WORK REQUEST
Among the entries below, the lines from the one with "Termosky s poutkem" up to and including the one with "поговорим конкретно про русские школы в" are to be restated exactly, without pictures.
-- DATA PROVIDED follows --
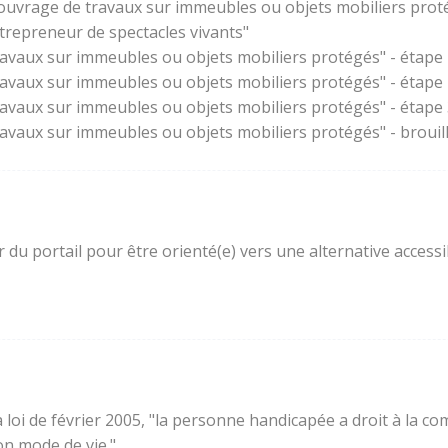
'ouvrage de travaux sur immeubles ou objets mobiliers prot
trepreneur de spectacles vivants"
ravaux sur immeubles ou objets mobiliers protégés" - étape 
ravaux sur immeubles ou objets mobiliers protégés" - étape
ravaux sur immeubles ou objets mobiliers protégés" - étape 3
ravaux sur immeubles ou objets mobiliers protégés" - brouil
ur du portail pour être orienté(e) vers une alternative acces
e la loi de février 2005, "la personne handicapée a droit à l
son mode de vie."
-- DATA PROVIDED concluded --
-- DATA PROVIDED follows --
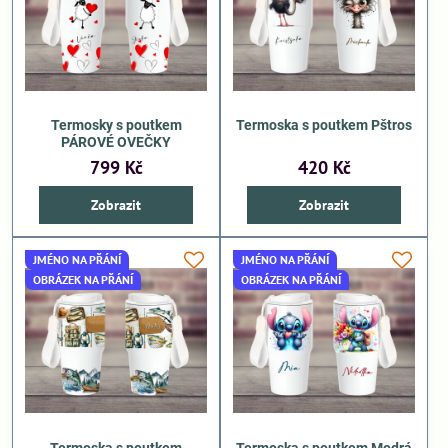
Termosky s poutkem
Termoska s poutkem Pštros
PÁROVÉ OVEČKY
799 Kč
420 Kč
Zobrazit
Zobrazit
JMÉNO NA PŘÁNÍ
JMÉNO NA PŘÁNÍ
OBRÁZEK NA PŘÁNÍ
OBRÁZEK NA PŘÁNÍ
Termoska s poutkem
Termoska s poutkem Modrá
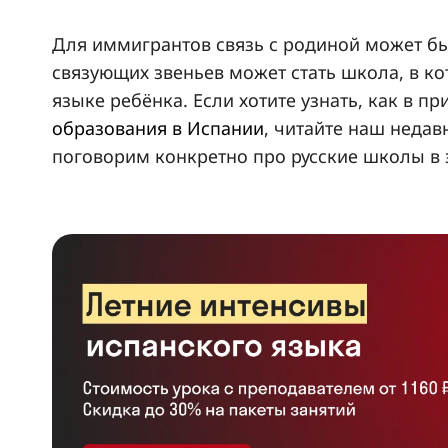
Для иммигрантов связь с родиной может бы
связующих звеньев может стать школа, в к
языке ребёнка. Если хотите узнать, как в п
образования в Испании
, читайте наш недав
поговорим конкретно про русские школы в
-- DATA PROVIDED concluded --
EXERCISE ANSWER
Termosky s poutkem
Termoska s poutkem Pštros
PÁROVÉ OVEČKY
799 Kč
420 Kč
Zobrazit
Zobrazit
JMÉNO NA PŘÁNÍ
JMÉNO NA PŘÁNÍ
OBRÁZEK NA PŘÁNÍ
OBRÁZEK NA PŘÁNÍ
Termoska s poutkem
Termoska s poutkem Modrá
Для иммигрантов связь с родиной может бы
связующих звеньев может стать школа, в к
языке ребёнка. Если хотите узнать, как в п
образования в Испании
, читайте наш недав
поговорим конкретно про русские школы в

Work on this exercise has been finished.